** Opening RECORDS SUPPLIED block **

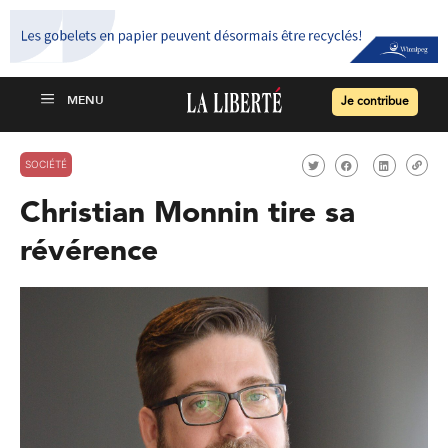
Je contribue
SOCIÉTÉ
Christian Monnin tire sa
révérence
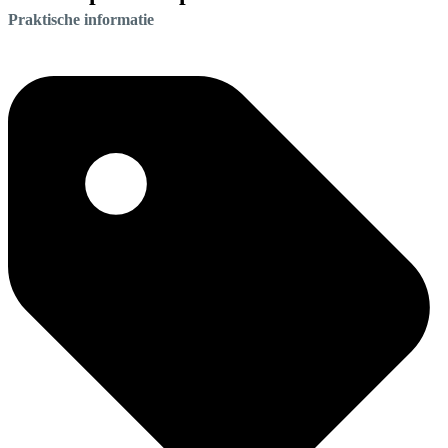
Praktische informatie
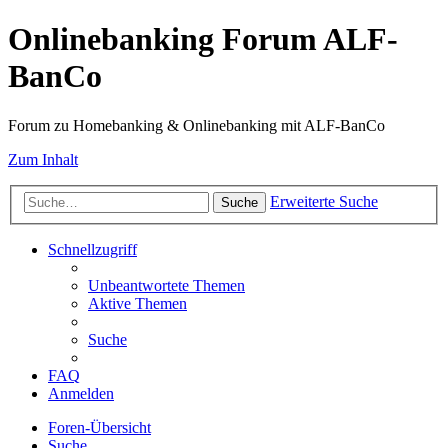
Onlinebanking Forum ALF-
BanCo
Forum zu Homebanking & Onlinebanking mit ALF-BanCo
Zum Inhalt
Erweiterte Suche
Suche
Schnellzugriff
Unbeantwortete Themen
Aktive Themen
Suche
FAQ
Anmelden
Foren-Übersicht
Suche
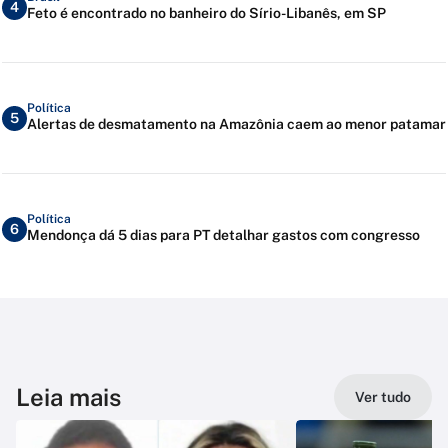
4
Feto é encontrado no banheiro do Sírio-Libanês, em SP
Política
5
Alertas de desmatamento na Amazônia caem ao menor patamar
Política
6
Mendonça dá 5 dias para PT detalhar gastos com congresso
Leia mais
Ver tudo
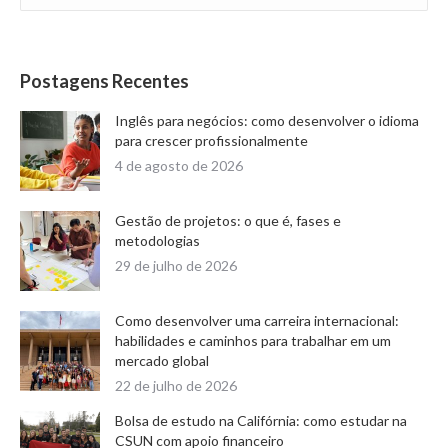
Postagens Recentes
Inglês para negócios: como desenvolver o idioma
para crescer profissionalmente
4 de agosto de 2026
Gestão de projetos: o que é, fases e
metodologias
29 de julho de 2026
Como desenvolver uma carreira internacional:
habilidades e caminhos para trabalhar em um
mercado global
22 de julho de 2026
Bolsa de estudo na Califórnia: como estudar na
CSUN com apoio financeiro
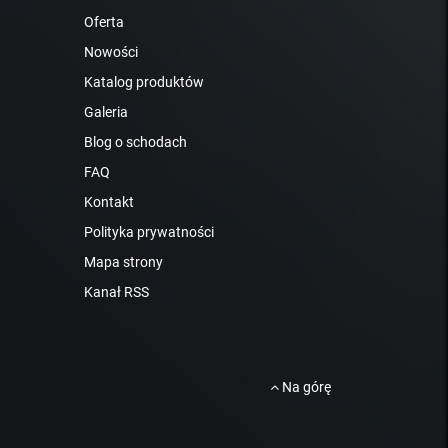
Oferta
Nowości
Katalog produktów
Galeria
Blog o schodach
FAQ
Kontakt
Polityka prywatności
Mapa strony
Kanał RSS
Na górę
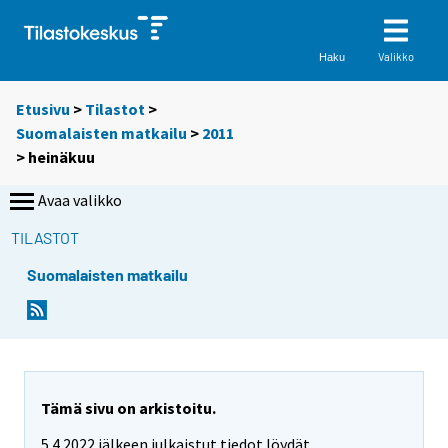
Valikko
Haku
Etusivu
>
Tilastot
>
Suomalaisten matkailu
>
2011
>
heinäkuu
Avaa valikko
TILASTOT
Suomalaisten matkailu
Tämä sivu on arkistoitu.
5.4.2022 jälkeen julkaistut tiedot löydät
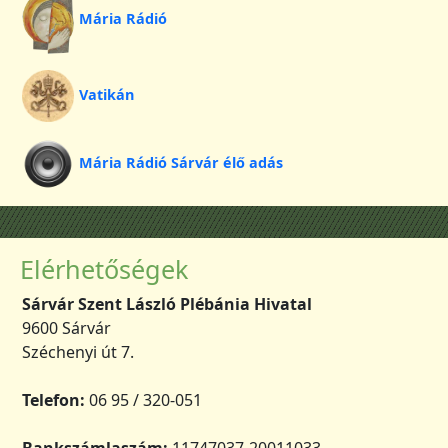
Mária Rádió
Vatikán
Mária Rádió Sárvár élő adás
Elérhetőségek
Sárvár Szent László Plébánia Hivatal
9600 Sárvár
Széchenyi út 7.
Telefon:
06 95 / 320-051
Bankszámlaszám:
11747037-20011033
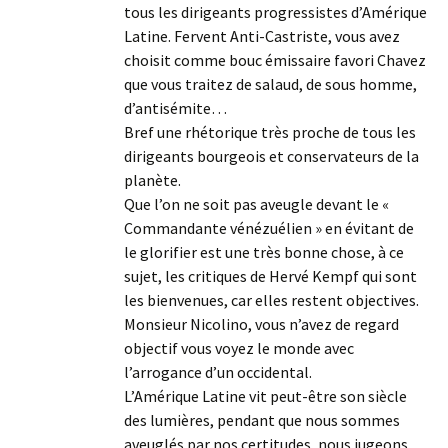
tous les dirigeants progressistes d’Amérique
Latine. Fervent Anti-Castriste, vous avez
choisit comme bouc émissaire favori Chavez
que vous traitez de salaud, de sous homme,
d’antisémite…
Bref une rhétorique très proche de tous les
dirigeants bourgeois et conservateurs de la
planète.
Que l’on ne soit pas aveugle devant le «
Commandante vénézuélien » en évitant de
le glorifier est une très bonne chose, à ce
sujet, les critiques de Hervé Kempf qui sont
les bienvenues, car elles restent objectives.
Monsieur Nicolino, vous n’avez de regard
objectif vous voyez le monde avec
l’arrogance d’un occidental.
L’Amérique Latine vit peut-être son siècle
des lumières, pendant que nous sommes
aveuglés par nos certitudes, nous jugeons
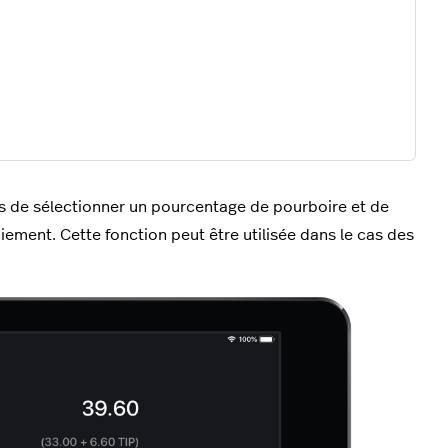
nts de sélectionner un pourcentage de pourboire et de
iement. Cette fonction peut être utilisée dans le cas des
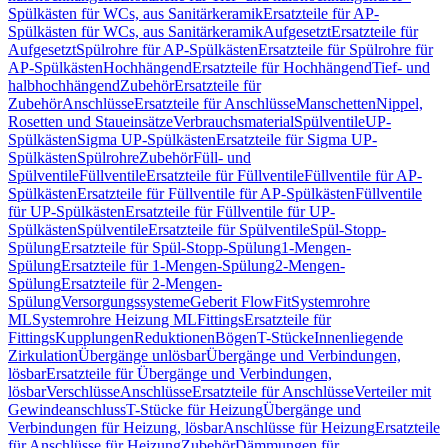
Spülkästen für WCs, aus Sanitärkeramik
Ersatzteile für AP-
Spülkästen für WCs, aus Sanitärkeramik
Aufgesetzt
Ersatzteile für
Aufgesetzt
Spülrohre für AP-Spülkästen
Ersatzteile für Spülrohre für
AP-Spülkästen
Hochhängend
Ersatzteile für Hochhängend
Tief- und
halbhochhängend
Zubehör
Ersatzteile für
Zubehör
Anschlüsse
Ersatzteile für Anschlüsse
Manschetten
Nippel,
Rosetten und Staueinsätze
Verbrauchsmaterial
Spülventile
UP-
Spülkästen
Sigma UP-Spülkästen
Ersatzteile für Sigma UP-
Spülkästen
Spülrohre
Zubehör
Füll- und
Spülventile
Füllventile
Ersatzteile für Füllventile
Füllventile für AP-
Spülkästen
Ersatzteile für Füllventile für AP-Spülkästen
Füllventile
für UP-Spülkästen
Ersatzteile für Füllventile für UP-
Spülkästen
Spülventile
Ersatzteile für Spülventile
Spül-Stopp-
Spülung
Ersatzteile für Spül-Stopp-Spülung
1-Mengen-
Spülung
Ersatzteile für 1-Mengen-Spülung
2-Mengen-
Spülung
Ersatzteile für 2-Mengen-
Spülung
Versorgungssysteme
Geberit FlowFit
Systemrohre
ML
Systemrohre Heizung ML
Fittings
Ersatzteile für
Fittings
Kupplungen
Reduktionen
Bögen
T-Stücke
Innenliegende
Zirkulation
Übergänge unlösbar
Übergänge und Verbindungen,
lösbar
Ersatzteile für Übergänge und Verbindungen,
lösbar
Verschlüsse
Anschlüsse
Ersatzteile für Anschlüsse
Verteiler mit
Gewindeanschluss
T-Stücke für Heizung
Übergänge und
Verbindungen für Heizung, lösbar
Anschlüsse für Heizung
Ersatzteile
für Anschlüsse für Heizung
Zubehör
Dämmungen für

** Closing RECORDS SUPPLIED block **

■ **REQUIRED WORK**: Restate the data word for word, minus any images.

■ **ANSWER BOX**:
Je contribue
SOCIÉTÉ
Christian Monnin tire sa
révérence
Praktische informatie
Onlinebanking Forum ALF-
BanCo
Forum zu Homebanking & Onlinebanking mit ALF-BanCo
Zum Inhalt
Erweiterte Suche
Suche
Schnellzugriff
Unbeantwortete Themen
Aktive Themen
Suche
FAQ
Anmelden
Foren-Übersicht
Suche
4
Feto é encontrado no banheiro do Sírio-Libanês, em SP
Política
5
Alertas de desmatamento na Amazônia caem ao menor patamar
Política
6
Mendonça dá 5 dias para PT detalhar gastos com congresso
Leia mais
Ver tudo
Postagens Recentes
Inglês para negócios: como desenvolver o idioma
para crescer profissionalmente
4 de agosto de 2026
Gestão de projetos: o que é, fases e
metodologias
29 de julho de 2026
Como desenvolver uma carreira internacional:
habilidades e caminhos para trabalhar em um
mercado global
22 de julho de 2026
Bolsa de estudo na Califórnia: como estudar na
CSUN com apoio financeiro
Oferta
Nowości
Katalog produktów
Galeria
Blog o schodach
FAQ
Kontakt
Polityka prywatności
Mapa strony
Kanał RSS
Na górę
Valikko
Haku
Etusivu
>
Tilastot
>
Suomalaisten matkailu
>
2011
>
heinäkuu
Avaa valikko
TILASTOT
Suomalaisten matkailu
Tämä sivu on arkistoitu.
5.4.2022 jälkeen julkaistut tiedot löydät
Mária Rádió
Vatikán
Mária Rádió Sárvár élő adás
Elérhetőségek
Sárvár Szent László Plébánia Hivatal
9600 Sárvár
Széchenyi út 7.
Telefon:
06 95 / 320-051
Bankszámlaszám:
11747037-20011033
tous les dirigeants progressistes d’Amérique
Latine. Fervent Anti-Castriste, vous avez
choisit comme bouc émissaire favori Chavez
que vous traitez de salaud, de sous homme,
d’antisémite…
Bref une rhétorique très proche de tous les
dirigeants bourgeois et conservateurs de la
planète.
Que l’on ne soit pas aveugle devant le «
Commandante vénézuélien » en évitant de
le glorifier est une très bonne chose, à ce
sujet, les critiques de Hervé Kempf qui sont
les bienvenues, car elles restent objectives.
Monsieur Nicolino, vous n’avez de regard
objectif vous voyez le monde avec
l’arrogance d’un occidental.
L’Amérique Latine vit peut-être son siècle
des lumières, pendant que nous sommes
aveuglés par nos certitudes, nous jugeons
nts de sélectionner un pourcentage de pourboire et de
iement. Cette fonction peut être utilisée dans le cas des
Spülkästen für WCs, aus Sanitärkeramik
Ersatzteile für AP-
Spülkästen für WCs, aus Sanitärkeramik
Aufgesetzt
Ersatzteile für
Aufgesetzt
Spülrohre für AP-Spülkästen
Ersatzteile für Spülrohre für
AP-Spülkästen
Hochhängend
Ersatzteile für Hochhängend
Tief- und
halbhochhängend
Zubehör
Ersatzteile für
Zubehör
Anschlüsse
Ersatzteile für Anschlüsse
Manschetten
Nippel,
Rosetten und Staueinsätze
Verbrauchsmaterial
Spülventile
UP-
Spülkästen
Sigma UP-Spülkästen
Ersatzteile für Sigma UP-
Spülkästen
Spülrohre
Zubehör
Füll- und
Spülventile
Füllventile
Ersatzteile für Füllventile
Füllventile für AP-
Spülkästen
Ersatzteile für Füllventile für AP-Spülkästen
Füllventile
für UP-Spülkästen
Ersatzteile für Füllventile für UP-
Spülkästen
Spülventile
Ersatzteile für Spülventile
Spül-Stopp-
Spülung
Ersatzteile für Spül-Stopp-Spülung
1-Mengen-
Spülung
Ersatzteile für 1-Mengen-Spülung
2-Mengen-
Spülung
Ersatzteile für 2-Mengen-
Spülung
Versorgungssysteme
Geberit FlowFit
Systemrohre
ML
Systemrohre Heizung ML
Fittings
Ersatzteile für
Fittings
Kupplungen
Reduktionen
Bögen
T-Stücke
Innenliegende
Zirkulation
Übergänge unlösbar
Übergänge und Verbindungen,
lösbar
Ersatzteile für Übergänge und Verbindungen,
lösbar
Verschlüsse
Anschlüsse
Ersatzteile für Anschlüsse
Verteiler mit
Gewindeanschluss
T-Stücke für Heizung
Übergänge und
Verbindungen für Heizung, lösbar
Anschlüsse für Heizung
Ersatzteile
für Anschlüsse für Heizung
Zubehör
Dämmungen für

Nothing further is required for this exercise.